TOL has documented the makeshift, squalid lives of people living on the polluted outskirts of Baku. Many of them are internal refugees from Nagorno-Karabakh. Yet this part of the Absheron Peninsula is no stranger to waves of migrants, and the oil-soaked ground today’s inhabitants live on bears witness to many centuries of oil production here, where oil has been extracted commercially longer than anywhere else on earth. A new e-book documents the fascinating story of oil in Baku, paying particular attention to the socio-economic effects as wealth poured in during the 19th century, making many local peasants into millionaires, then leaked away again as oil production moved offshore.
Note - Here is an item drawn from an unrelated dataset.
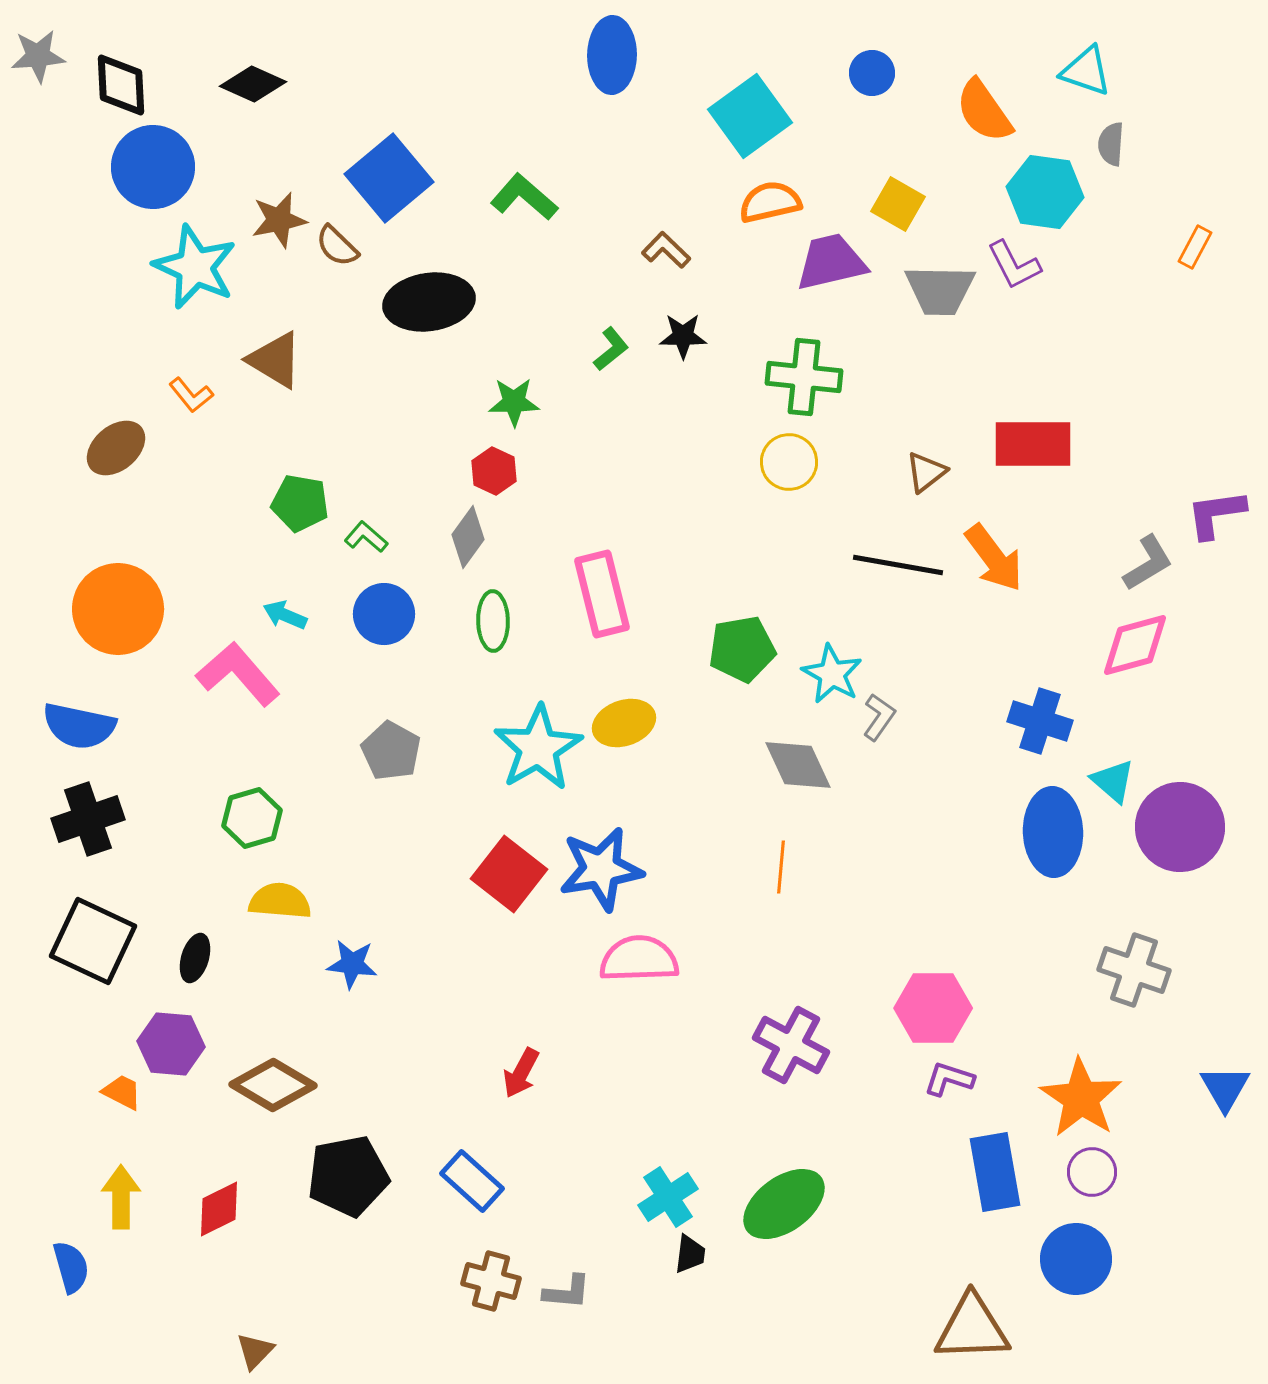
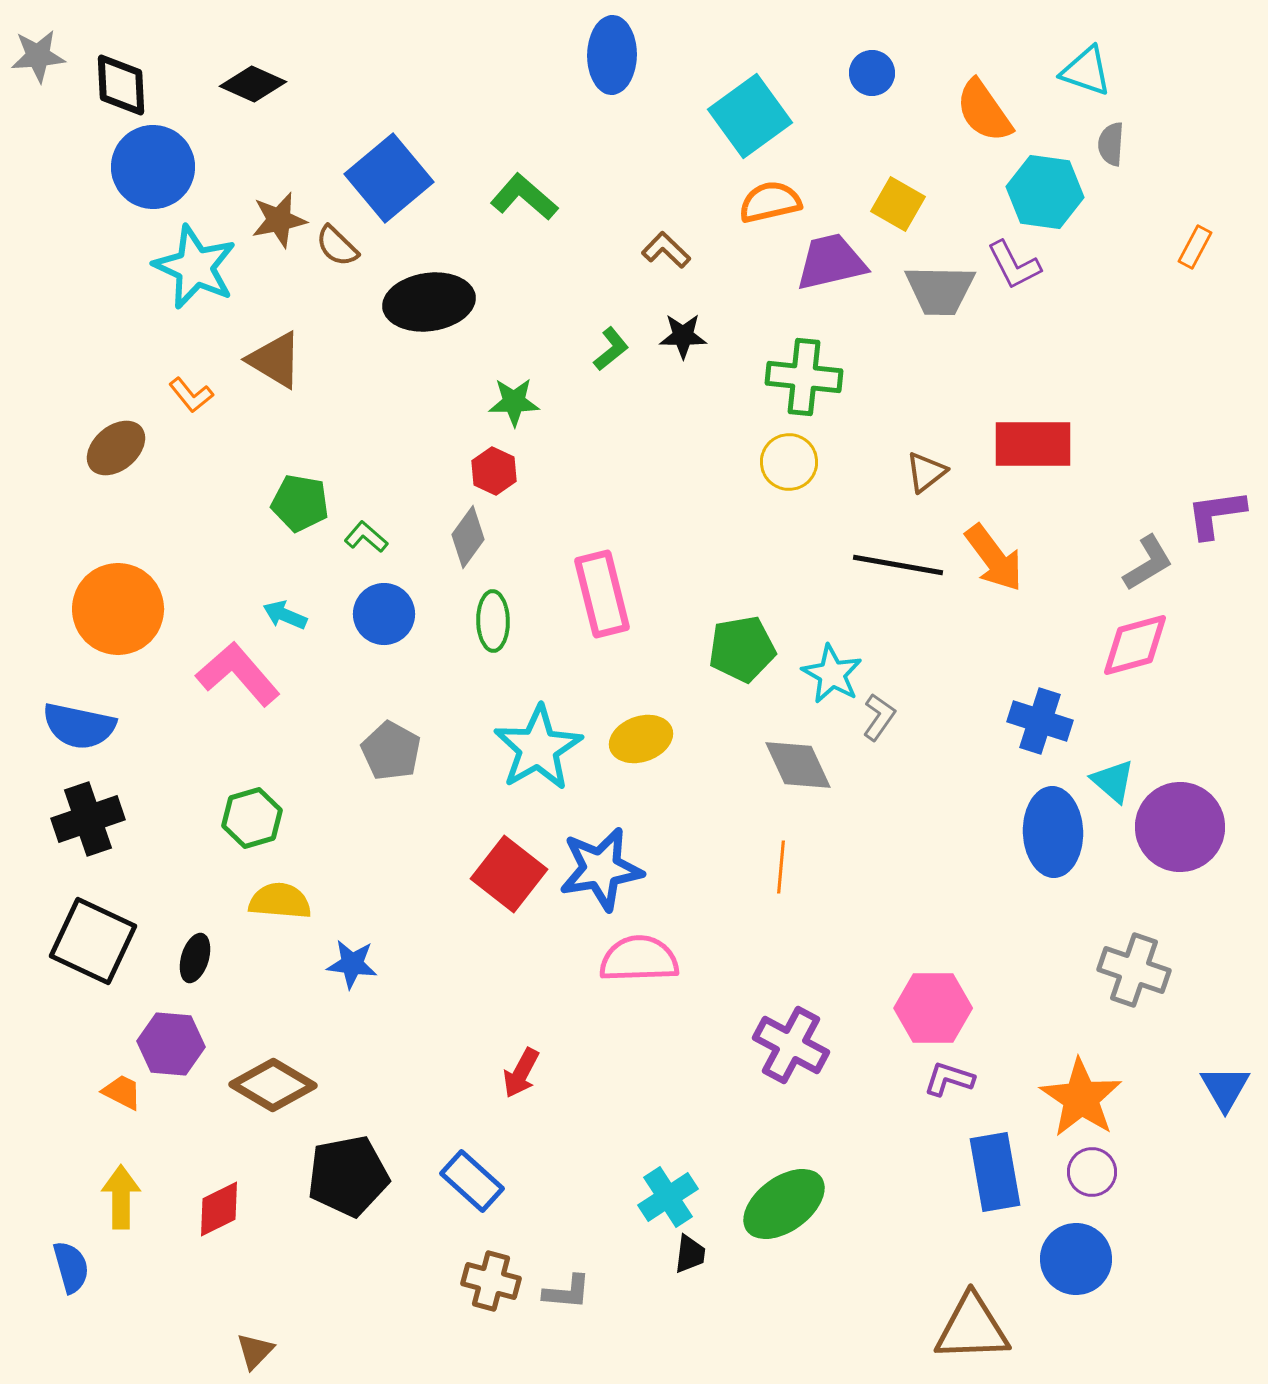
yellow ellipse at (624, 723): moved 17 px right, 16 px down
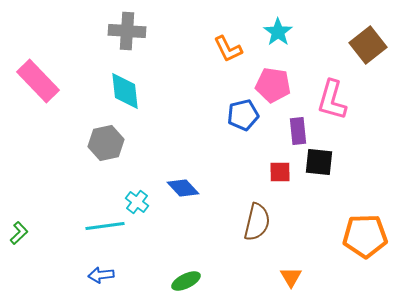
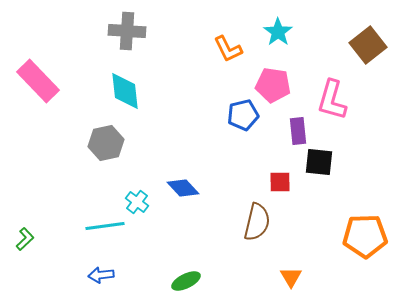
red square: moved 10 px down
green L-shape: moved 6 px right, 6 px down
Published by the Center for National and International Studies in Baku, the book has chapters on the economic history of Baku’s oilfields, the social changes that came to the nearby villages as Baku boomed and grew into one of the Russian Empire’s wealthiest, most vibrant cities, and the situation in more recent times. In his chapter, Azer Amiraslanov notes that villages such as Surakhani and Balakhani (where our correspondent Abbas Atilay’s story and slide show were set), “which played an important role in the history of Azerbaijan’s oil extraction, are crying out not just for development, but also for rehabilitation.” Several authors in the volume suggest that the development of tourism might bring much-needed investment to the area, with its historical structures, the “Fire Temple” in Surakhani, ancient wells, not to mention many example of 19th and 20th century industrial heritage. On visitor in the 15th century wrote that in “Bakuya” the oil industry employed more than 200 herds of camels, and that locals dug up pieces of yellow soil “which burns like candles” and used it to heat their houses.

Well worth downloading, the book is more readable than most think-tank productions, although the English is a bit patchy.